Hamilton mayor says shelter’s illegal killing of 300 pets was ‘public service’
HAMILTON (Mercer) — After prosecutors charged the municipal health director and the former municipal animal shelter supervisor with animal cruelty in the killing of 300 animals in a euthanasia-for-hire scheme, Mayor Kelly Yaede has called for the case to be reviewed by a "higher authority."
Yaede continues to defend the animal shelter, which has been criticized by advocates for animals as well as her opponent in the Republican primary. Even though she has described the euthanasia policy as a "public community service" and a humane alternative to keeping sick animals alive for the required seven days, the township discontinued the policy after it was brought to light by state investigators.
As The Trentonian reported on Wednesday, the mayor sent a letter to U.S. Attorney Craig Carpenito, urging him to investigate the charges.
In her letter, Yaede wrote she does not "possess specific details regarding the factual basis for the charges" and suggests that it is politically motivated.
In a four minute video posted to the municipality's Facebook page, Yaede said she recognized "that some charges being made about pets being humanely put down" prior to the state's "required waiting period" painted the Hamilton Animal Shelter in an "unfavorable light."
Between 2016 and 2018, 236 cats and 93 dogs were illegally euthanized at the Hamilton Animal Shelter before the seven day "grace period" required by law for each animal to be held or offered up for adoption, according to the Mercer County Prosecutor's Office.

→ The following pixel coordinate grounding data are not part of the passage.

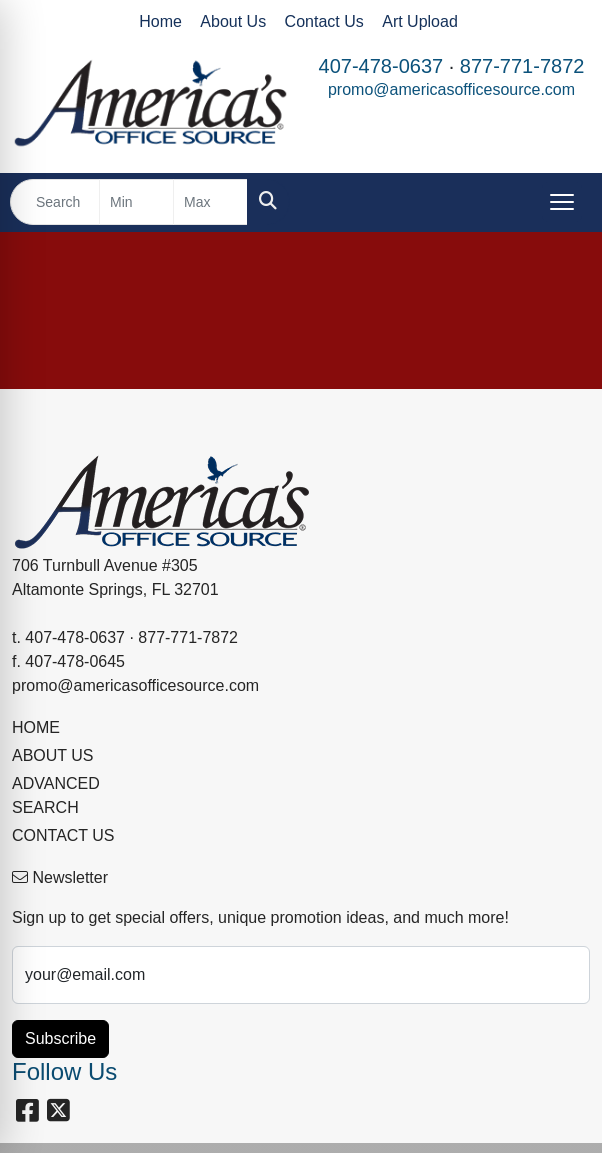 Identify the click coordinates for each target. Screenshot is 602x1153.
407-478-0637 (381, 66)
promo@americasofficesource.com (451, 89)
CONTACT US (63, 835)
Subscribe (60, 1038)
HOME (36, 727)
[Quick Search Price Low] (136, 202)
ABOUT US (53, 755)
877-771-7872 (522, 66)
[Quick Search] (55, 202)
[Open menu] (562, 202)
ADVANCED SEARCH (56, 795)
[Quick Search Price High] (210, 202)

Yaede said the shelter had historically "accepted owner-surrendered pets at the end of their lives" and said it was a similar practice to what occurs at veterinary offices around the state. She also said last year, the shelter "discontinued offering this public community service."
She called the ongoing investigation into past activities at the shelter "personally frustrating."
Yaede said she believes "much of the ongoing issues have more to do with politics," which is why she was "asking a higher authority to review the issue."
Jeffrey Plunkett, 62, the township's Director of Health, Recreation, Senior and Veterans Services, and Todd Bencivengo, 56, the former supervisor of the animal shelter, each face two counts of animal cruelty and one count of official misconduct. The charges were outlined in a release by the Mercer County Prosecutor's Office on May 3.
The on-demand euthanizing of animals at the Hamilton shelter was first documented in a state Department of Health inspection report in July. The inspection also found unclean conditions and improper storage and use of medications, some of which had expired years earlier.